*Recorded data*.
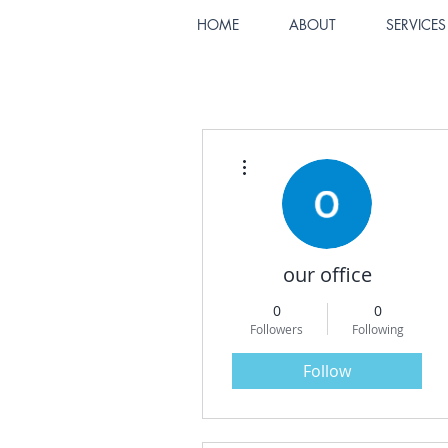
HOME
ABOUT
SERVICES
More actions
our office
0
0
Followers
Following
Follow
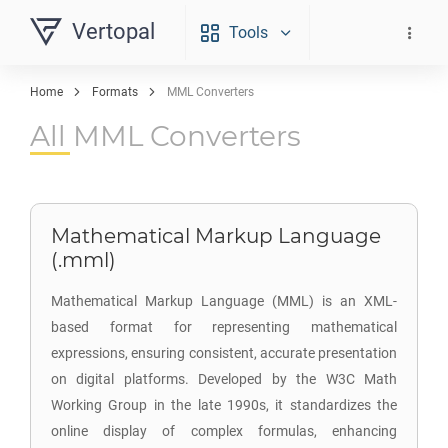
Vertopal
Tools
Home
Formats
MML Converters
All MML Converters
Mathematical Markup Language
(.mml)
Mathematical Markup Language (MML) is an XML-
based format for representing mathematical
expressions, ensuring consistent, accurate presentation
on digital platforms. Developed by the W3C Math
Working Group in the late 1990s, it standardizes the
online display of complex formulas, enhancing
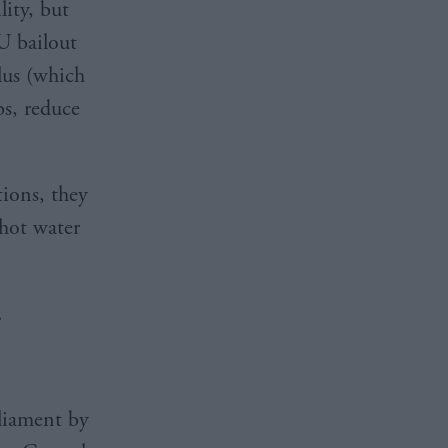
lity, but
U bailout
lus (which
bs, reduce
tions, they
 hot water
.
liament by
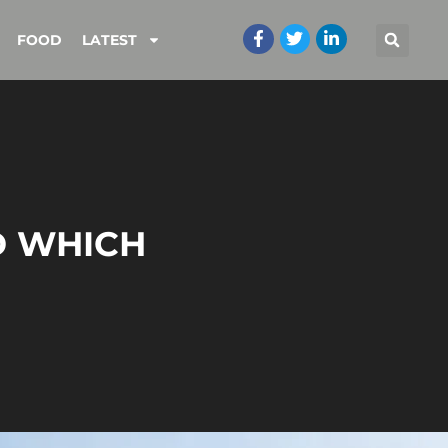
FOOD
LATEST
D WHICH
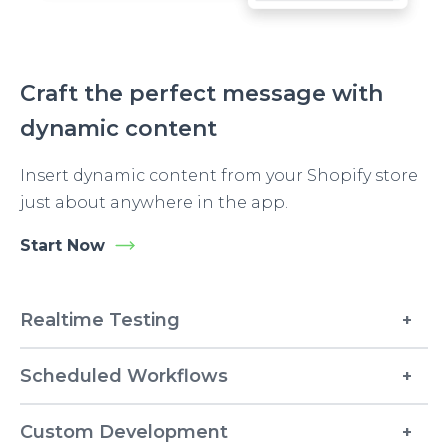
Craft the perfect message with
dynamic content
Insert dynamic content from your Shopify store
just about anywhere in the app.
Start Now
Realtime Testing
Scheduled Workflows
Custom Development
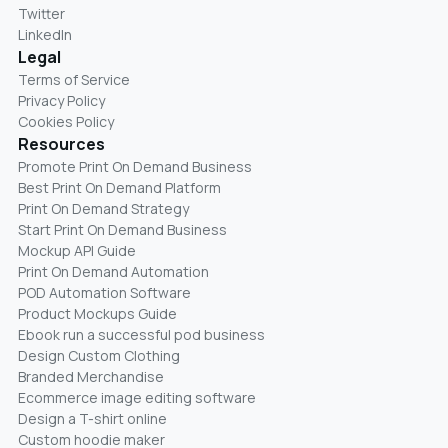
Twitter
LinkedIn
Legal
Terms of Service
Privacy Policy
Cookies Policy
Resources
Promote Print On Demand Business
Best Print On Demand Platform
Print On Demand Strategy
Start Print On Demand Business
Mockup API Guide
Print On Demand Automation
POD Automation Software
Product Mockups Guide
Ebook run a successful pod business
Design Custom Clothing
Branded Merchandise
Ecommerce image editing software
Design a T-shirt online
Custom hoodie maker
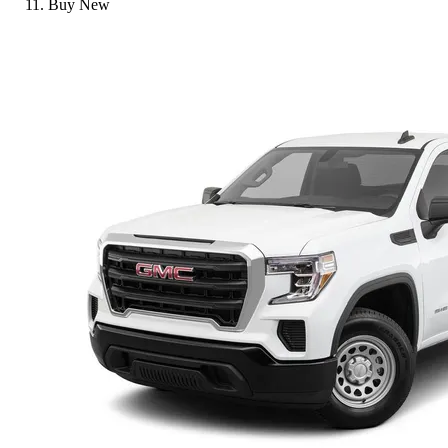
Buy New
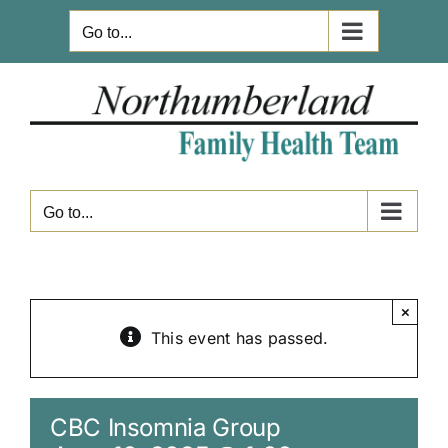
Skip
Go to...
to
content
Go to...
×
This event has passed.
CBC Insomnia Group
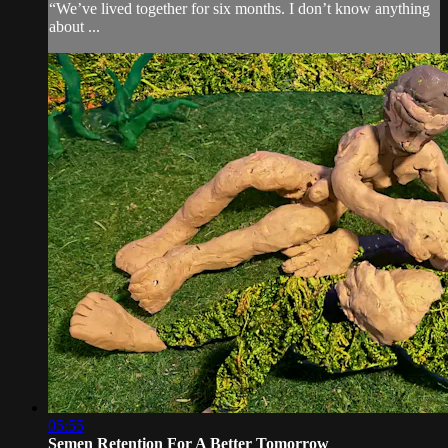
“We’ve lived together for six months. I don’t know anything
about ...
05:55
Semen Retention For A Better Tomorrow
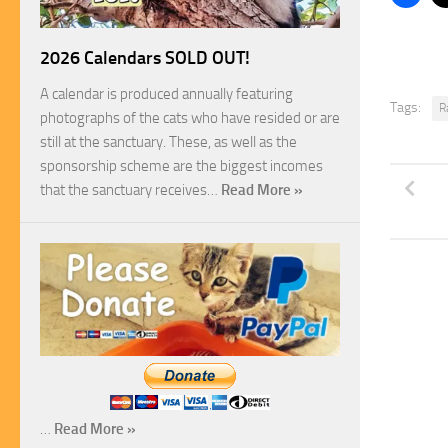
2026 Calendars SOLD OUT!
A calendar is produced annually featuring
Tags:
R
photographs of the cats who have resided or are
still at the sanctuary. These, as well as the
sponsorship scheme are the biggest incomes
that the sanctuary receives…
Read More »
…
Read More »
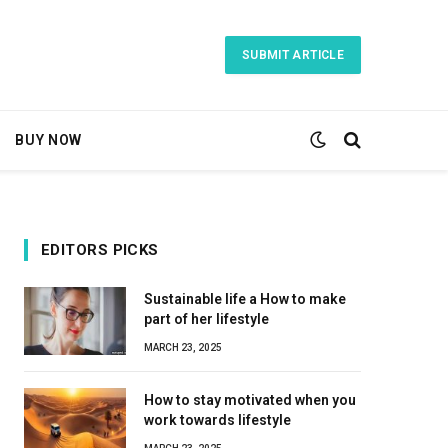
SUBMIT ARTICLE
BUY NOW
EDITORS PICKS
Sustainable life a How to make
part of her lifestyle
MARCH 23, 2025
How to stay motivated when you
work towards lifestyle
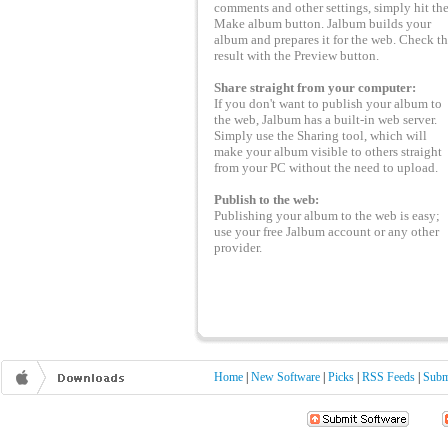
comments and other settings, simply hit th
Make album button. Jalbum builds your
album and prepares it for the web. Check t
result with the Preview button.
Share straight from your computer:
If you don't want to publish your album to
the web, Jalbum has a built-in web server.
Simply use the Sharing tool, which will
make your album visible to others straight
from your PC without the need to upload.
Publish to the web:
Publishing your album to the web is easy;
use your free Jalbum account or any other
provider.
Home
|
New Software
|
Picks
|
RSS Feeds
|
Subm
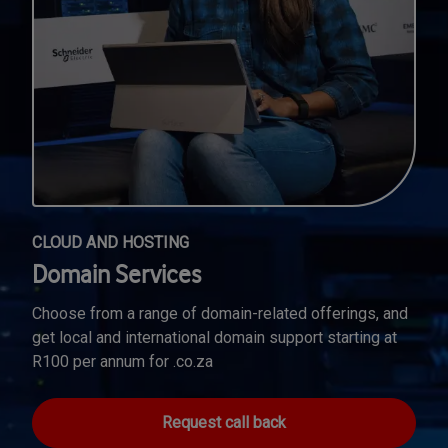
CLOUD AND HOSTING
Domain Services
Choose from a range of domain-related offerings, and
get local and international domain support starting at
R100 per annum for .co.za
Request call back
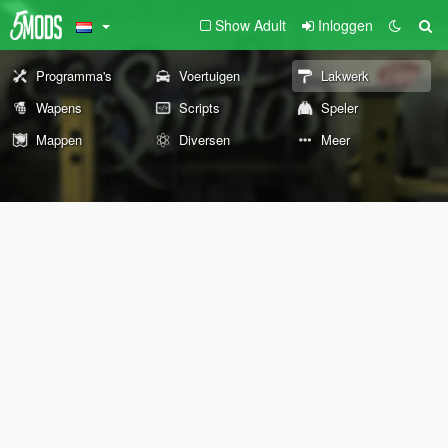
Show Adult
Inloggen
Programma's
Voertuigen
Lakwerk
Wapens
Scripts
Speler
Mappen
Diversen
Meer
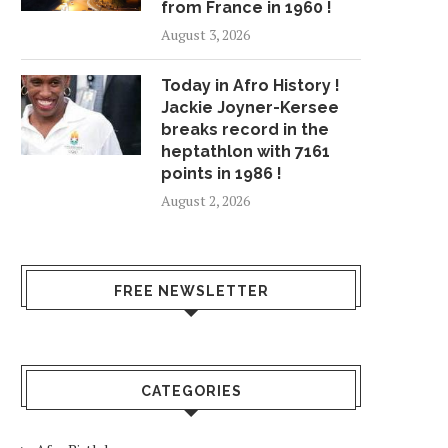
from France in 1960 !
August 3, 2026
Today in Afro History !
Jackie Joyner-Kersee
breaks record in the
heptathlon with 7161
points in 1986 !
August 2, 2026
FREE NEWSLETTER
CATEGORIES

*Task*. Your task is to repeat exactly the lines from the beginning of the data to the line that contains "sponsorship scheme are the biggest incomes", both ends included, leaving out pictures.

*Solution*.
HOME
ABOUT
SERVICES
More actions
our office
0
0
Followers
Following
Follow
Vertopal
Tools
Home
Formats
MML Converters
All MML Converters
Mathematical Markup Language
(.mml)
Mathematical Markup Language (MML) is an XML-
based format for representing mathematical
expressions, ensuring consistent, accurate presentation
on digital platforms. Developed by the W3C Math
Working Group in the late 1990s, it standardizes the
online display of complex formulas, enhancing
lity, but
U bailout
lus (which
bs, reduce
tions, they
 hot water
.
liament by
FOOD
LATEST
D WHICH
Craft the perfect message with
dynamic content
Insert dynamic content from your Shopify store
just about anywhere in the app.
Start Now
Realtime Testing
Scheduled Workflows
Custom Development
Twitter
LinkedIn
Legal
Terms of Service
Privacy Policy
Cookies Policy
Resources
Promote Print On Demand Business
Best Print On Demand Platform
Print On Demand Strategy
Start Print On Demand Business
Mockup API Guide
Print On Demand Automation
POD Automation Software
Product Mockups Guide
Ebook run a successful pod business
Design Custom Clothing
Branded Merchandise
Ecommerce image editing software
Design a T-shirt online
Custom hoodie maker
Buy New
Skip
Go to...
to
content
Go to...
×
This event has passed.
CBC Insomnia Group
“We’ve lived together for six months. I don’t know anything
about ...
05:55
Semen Retention For A Better Tomorrow
2026 Calendars SOLD OUT!
A calendar is produced annually featuring
Tags:
R
photographs of the cats who have resided or are
still at the sanctuary. These, as well as the
sponsorship scheme are the biggest incomes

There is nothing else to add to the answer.